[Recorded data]
* * * * * * *

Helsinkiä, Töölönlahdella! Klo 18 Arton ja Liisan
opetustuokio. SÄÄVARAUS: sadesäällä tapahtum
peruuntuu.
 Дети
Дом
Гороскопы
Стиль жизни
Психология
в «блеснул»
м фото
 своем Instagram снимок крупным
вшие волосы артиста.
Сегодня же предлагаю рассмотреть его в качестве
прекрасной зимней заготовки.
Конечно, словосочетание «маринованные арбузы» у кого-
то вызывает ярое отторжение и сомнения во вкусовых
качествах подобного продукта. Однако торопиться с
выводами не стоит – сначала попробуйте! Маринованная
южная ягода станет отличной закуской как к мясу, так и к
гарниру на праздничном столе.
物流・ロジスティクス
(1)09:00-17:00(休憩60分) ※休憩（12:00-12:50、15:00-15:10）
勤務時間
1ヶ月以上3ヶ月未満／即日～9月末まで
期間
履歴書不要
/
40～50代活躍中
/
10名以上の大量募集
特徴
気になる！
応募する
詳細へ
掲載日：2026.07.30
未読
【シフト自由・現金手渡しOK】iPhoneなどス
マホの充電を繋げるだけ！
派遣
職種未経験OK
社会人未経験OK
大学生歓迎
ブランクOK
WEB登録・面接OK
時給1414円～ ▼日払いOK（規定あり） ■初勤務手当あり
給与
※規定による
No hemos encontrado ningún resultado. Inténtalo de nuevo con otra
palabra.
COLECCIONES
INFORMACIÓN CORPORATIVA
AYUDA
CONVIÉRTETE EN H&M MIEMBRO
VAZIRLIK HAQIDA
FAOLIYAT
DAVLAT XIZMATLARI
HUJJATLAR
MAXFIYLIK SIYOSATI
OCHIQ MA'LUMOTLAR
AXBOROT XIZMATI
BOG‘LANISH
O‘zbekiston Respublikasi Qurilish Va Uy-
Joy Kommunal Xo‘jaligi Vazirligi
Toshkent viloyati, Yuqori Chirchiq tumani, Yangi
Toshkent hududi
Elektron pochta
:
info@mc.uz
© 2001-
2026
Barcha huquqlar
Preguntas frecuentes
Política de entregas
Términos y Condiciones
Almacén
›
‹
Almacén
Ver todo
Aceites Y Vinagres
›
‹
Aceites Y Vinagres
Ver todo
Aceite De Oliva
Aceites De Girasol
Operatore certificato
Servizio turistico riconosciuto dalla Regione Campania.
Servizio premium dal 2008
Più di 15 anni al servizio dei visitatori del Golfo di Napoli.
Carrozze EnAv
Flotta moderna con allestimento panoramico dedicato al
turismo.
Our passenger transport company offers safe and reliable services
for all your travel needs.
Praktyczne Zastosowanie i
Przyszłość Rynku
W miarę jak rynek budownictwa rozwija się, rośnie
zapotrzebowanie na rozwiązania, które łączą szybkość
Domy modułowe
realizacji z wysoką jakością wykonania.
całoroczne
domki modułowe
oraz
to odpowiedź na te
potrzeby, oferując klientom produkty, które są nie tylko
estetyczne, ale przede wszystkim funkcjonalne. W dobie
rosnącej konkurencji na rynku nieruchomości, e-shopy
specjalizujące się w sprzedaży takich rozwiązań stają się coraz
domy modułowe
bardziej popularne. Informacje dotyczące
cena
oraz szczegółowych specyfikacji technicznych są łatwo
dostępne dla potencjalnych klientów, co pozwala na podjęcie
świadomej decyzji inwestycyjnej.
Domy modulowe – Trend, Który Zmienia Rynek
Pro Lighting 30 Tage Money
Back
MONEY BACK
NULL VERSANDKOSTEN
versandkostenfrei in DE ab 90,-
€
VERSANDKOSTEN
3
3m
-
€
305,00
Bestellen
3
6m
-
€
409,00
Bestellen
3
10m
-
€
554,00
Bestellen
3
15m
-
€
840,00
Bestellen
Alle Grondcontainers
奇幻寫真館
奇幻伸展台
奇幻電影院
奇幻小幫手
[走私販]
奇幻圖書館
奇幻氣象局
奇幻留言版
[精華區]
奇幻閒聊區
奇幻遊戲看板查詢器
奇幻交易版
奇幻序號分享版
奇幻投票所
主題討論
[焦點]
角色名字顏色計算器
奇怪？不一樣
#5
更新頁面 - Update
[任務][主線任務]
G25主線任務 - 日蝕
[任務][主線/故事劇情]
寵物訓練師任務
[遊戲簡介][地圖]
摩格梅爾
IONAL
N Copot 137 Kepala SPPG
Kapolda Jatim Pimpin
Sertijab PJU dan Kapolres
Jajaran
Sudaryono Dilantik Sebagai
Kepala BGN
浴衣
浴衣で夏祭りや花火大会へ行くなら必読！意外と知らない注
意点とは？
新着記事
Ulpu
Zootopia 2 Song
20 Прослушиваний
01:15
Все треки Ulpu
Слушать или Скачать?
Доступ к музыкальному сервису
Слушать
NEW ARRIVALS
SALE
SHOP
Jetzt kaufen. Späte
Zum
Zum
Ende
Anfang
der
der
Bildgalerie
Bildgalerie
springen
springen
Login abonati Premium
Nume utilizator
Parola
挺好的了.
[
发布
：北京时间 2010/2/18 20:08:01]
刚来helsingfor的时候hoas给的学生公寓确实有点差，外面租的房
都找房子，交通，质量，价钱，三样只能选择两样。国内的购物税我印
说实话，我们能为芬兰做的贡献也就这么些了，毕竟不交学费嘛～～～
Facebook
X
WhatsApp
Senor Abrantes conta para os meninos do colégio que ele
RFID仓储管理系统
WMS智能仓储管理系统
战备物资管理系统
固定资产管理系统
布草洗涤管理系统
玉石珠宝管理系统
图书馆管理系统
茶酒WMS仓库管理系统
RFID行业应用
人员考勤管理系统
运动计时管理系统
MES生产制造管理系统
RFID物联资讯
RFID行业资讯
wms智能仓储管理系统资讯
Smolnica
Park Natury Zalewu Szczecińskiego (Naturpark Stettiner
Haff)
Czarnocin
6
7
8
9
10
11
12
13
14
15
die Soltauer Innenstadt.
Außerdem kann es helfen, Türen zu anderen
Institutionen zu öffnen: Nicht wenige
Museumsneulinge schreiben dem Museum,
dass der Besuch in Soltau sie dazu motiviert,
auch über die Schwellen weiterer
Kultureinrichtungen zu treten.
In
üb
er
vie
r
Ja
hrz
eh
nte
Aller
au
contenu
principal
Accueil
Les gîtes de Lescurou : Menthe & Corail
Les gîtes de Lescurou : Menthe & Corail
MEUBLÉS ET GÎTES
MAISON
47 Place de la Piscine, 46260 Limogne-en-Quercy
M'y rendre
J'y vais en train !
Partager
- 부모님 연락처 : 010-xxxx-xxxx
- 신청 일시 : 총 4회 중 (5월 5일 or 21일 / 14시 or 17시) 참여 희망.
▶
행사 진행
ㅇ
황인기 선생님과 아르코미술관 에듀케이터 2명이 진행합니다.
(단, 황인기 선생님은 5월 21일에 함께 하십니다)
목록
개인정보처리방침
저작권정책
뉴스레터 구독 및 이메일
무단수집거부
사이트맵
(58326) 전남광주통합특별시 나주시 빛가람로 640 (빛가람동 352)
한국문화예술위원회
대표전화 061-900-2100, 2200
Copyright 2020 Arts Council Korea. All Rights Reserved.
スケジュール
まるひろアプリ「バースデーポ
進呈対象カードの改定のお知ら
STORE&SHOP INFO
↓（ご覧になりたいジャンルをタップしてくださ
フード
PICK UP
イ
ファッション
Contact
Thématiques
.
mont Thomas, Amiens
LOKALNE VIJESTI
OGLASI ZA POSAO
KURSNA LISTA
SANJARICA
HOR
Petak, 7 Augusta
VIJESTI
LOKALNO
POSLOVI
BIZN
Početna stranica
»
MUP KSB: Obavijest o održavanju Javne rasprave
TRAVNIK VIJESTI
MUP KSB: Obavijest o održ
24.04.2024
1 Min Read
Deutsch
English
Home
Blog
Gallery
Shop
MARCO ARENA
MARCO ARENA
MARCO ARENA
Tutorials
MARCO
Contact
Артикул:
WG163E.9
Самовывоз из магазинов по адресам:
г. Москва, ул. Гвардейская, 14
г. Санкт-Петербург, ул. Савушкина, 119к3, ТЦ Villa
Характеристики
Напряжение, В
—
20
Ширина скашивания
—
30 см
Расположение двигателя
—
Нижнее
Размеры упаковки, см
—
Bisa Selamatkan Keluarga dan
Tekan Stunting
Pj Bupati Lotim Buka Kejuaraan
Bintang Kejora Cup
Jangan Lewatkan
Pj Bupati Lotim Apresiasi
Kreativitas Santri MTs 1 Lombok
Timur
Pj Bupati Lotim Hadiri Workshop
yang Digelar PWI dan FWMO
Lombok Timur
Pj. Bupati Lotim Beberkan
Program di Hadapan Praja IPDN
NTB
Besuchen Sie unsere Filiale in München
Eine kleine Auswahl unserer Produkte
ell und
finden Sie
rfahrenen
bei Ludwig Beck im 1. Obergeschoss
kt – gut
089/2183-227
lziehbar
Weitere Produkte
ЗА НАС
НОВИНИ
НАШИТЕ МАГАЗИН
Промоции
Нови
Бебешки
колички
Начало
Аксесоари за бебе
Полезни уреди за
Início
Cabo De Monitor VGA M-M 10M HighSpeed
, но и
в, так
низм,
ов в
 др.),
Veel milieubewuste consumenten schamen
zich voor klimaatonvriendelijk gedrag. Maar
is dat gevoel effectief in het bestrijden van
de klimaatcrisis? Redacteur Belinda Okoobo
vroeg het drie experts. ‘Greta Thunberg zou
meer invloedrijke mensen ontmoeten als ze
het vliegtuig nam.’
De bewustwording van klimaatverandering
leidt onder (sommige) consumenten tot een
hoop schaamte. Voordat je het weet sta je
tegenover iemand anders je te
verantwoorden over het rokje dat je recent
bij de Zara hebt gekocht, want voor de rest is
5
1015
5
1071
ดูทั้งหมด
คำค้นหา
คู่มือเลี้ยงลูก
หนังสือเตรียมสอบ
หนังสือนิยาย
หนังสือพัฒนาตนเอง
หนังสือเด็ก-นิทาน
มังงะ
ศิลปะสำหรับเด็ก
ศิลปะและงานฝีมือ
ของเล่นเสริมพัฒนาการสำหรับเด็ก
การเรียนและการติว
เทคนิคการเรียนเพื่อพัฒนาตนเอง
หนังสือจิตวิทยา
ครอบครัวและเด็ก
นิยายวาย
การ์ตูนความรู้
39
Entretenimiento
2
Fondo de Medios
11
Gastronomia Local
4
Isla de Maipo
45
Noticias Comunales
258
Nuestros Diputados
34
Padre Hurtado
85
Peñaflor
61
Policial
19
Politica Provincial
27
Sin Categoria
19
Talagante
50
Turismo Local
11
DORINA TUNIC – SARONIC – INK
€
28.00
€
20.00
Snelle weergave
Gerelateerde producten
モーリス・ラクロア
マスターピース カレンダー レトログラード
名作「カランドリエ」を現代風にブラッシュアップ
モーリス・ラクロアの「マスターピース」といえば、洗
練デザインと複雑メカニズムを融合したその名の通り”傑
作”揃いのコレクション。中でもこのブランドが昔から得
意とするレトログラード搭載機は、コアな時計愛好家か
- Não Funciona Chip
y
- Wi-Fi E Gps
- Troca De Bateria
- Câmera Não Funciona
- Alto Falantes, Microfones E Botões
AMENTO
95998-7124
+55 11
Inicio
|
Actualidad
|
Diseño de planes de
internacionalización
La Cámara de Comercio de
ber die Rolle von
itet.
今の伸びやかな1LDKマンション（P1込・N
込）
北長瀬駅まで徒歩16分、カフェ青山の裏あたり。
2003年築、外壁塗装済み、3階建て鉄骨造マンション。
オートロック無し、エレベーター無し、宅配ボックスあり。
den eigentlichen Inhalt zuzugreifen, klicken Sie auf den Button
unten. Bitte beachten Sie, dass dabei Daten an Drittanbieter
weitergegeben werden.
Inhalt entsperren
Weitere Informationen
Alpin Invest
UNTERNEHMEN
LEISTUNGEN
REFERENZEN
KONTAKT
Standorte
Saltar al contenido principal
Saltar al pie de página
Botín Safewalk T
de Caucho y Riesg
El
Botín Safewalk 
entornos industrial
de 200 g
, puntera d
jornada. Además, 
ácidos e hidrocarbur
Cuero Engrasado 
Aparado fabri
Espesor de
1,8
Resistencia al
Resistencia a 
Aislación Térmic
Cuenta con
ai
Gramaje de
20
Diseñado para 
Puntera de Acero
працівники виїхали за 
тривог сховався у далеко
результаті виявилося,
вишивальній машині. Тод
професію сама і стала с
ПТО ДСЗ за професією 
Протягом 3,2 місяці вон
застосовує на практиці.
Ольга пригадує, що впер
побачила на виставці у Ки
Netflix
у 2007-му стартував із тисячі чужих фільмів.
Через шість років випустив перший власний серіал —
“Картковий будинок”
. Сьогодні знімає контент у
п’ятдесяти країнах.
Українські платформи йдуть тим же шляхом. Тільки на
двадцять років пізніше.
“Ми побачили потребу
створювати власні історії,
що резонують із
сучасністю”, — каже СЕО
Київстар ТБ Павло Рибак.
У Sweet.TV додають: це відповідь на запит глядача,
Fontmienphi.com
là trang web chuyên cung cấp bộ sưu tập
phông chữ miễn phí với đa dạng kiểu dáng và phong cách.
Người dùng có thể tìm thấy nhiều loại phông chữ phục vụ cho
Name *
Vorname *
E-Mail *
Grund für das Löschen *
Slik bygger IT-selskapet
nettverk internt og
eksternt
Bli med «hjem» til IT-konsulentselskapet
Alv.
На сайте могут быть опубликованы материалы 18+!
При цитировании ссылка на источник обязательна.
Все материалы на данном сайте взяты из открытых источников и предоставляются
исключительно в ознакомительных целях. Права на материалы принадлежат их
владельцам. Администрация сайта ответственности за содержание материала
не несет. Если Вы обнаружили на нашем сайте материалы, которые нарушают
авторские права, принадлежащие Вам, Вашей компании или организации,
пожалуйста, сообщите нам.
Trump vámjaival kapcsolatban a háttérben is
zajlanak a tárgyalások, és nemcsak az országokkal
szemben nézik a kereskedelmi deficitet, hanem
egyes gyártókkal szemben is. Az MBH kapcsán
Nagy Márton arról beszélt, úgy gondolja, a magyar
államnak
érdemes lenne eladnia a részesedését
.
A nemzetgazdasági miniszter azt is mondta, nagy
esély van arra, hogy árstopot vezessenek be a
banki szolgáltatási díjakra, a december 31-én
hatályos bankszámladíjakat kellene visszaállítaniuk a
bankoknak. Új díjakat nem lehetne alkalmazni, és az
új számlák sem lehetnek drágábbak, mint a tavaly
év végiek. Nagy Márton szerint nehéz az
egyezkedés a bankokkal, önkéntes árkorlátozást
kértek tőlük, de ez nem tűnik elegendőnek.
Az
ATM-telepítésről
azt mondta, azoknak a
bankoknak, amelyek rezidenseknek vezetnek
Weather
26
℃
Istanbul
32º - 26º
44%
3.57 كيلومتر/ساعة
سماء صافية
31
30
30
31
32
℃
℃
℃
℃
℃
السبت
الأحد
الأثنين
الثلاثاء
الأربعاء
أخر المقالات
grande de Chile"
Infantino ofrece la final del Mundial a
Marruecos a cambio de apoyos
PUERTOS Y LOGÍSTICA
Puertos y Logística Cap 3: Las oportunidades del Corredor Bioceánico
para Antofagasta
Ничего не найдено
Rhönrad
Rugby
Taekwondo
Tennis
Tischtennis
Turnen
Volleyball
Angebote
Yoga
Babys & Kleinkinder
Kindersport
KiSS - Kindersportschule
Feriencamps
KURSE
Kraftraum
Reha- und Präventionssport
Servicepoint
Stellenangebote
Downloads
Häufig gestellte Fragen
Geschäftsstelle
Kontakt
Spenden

* * * * * * *

- _What needs to be done_: The answer is the records above restated word for word from their opening line through the line that holds "to odpowiedź na te", both included, and nothing else.

- _Answer area_:
Helsinkiä, Töölönlahdella! Klo 18 Arton ja Liisan
opetustuokio. SÄÄVARAUS: sadesäällä tapahtum
peruuntuu.
 Дети
Дом
Гороскопы
Стиль жизни
Психология
в «блеснул»
м фото
 своем Instagram снимок крупным
вшие волосы артиста.
Сегодня же предлагаю рассмотреть его в качестве
прекрасной зимней заготовки.
Конечно, словосочетание «маринованные арбузы» у кого-
то вызывает ярое отторжение и сомнения во вкусовых
качествах подобного продукта. Однако торопиться с
выводами не стоит – сначала попробуйте! Маринованная
южная ягода станет отличной закуской как к мясу, так и к
гарниру на праздничном столе.
物流・ロジスティクス
(1)09:00-17:00(休憩60分) ※休憩（12:00-12:50、15:00-15:10）
勤務時間
1ヶ月以上3ヶ月未満／即日～9月末まで
期間
履歴書不要
/
40～50代活躍中
/
10名以上の大量募集
特徴
気になる！
応募する
詳細へ
掲載日：2026.07.30
未読
【シフト自由・現金手渡しOK】iPhoneなどス
マホの充電を繋げるだけ！
派遣
職種未経験OK
社会人未経験OK
大学生歓迎
ブランクOK
WEB登録・面接OK
時給1414円～ ▼日払いOK（規定あり） ■初勤務手当あり
給与
※規定による
No hemos encontrado ningún resultado. Inténtalo de nuevo con otra
palabra.
COLECCIONES
INFORMACIÓN CORPORATIVA
AYUDA
CONVIÉRTETE EN H&M MIEMBRO
VAZIRLIK HAQIDA
FAOLIYAT
DAVLAT XIZMATLARI
HUJJATLAR
MAXFIYLIK SIYOSATI
OCHIQ MA'LUMOTLAR
AXBOROT XIZMATI
BOG‘LANISH
O‘zbekiston Respublikasi Qurilish Va Uy-
Joy Kommunal Xo‘jaligi Vazirligi
Toshkent viloyati, Yuqori Chirchiq tumani, Yangi
Toshkent hududi
Elektron pochta
:
info@mc.uz
© 2001-
2026
Barcha huquqlar
Preguntas frecuentes
Política de entregas
Términos y Condiciones
Almacén
›
‹
Almacén
Ver todo
Aceites Y Vinagres
›
‹
Aceites Y Vinagres
Ver todo
Aceite De Oliva
Aceites De Girasol
Operatore certificato
Servizio turistico riconosciuto dalla Regione Campania.
Servizio premium dal 2008
Più di 15 anni al servizio dei visitatori del Golfo di Napoli.
Carrozze EnAv
Flotta moderna con allestimento panoramico dedicato al
turismo.
Our passenger transport company offers safe and reliable services
for all your travel needs.
Praktyczne Zastosowanie i
Przyszłość Rynku
W miarę jak rynek budownictwa rozwija się, rośnie
zapotrzebowanie na rozwiązania, które łączą szybkość
Domy modułowe
realizacji z wysoką jakością wykonania.
całoroczne
domki modułowe
oraz
to odpowiedź na te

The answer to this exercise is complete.